Para abreviar. Bender, con aspecto de zombie, camina junto a Mora por la arbolada vereda del Loto Azul. Siente en su nuca la mirada estupefacta y reprobatoria del hombre del quiosco. Antes de esto, Mora, que había rehusado una cautelosa invitación a almorzar, hizo desaparecer del universo físico dos porciones de torta de manzanas y un tazón de café negro como para despertar de su sueño milenario a Nefertiti. Se han dispuesto a terminar conmigo. Van a pulverizarme. Después de este lluvioso día de junio seré la sombra de mí mismo. Debe repercutir de algún modo en el cerebro. Hay días en que tengo la sensación de que se está cometiendo una injusticia con mi firulete.

—En éste no —dice Bender, que en el fondo es un romántico, ante la puerta del Loto Azul—. Vamos al de la vuelta.

Mora tiene cosas que la ponen por encima de las mujeres comunes.

—Para qué, es más caro.

Bender no tiene tiempo de conmoverse porque la palabra caro le produce una especie de hipo.

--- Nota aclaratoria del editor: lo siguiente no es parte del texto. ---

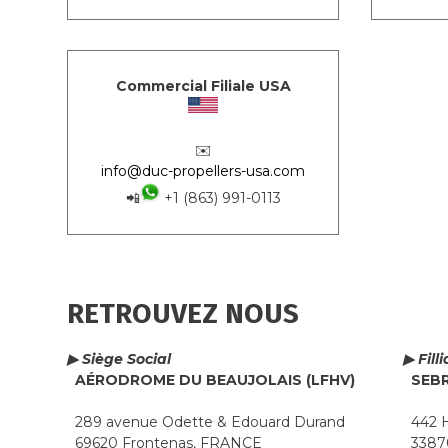
Commercial Filiale USA
✉️
info@duc-propellers-usa.com
📲
+1 (863) 991-0113
RETROUVEZ NOUS
▶ Siège Social
▶ Fill
AÉRODROME DU BEAUJOLAIS (LFHV)
SEB
289 avenue Odette & Edouard Durand
442 H
69620 Frontenas, FRANCE
33870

Cuatro horas más tarde (doble tarifa, alcanza a sentir Bender con la parte aun no licuada de sus sesos) vuelven a pasar, en sentido inverso, por delante del quiosco de diarios. Bender tiene una alucinación. Una extraña y fugaz locura eidética. Ve lo que el hombre del quiosco está viendo. Me veo y veo a Mora. Una especie de fotomontaje. La chica de
La Libertad en las barricadas
de Delacroix junto a un evadido del campo de concentración de Auschwitz. El quiosquero esta vez no me mira. Quizá porque no me ve.

En lo alto, sobre la cabeza de Bender, lentamente, ha comenzado a volar en círculos un ominoso pájaro negro de alas majestuosas.
Quita el pico de mi pecho
.
Deja mi alma en soledad
.

Departamento de Bender en Parque Centenario. Cama de fierro de una plaza, ventana al fondo. El cuarto de Van Gogh pero con una vieja Underwood sobre la mesa y una repisa con libros. Piso dos. Cuando el espectro de Bender subió a tumbos la escalera se sintió más bien Toulouse Lautrec yendo de visita a ver qué tal seguía el otro de la oreja. Afuera, sobre el solitario laberinto del parque, cae la noche. Cae la lluvia. Cae todo. Bender ve la cama y también cae. Entonces repara en el diario. Se desliza de su bolsillo y cae al suelo. Lentamente, se abre. Como una cosa viva, como un diario que se despereza. Se abre exactamente en la página donde está la fotografía del anciano. Bender y el anciano se miran. Suena el teléfono.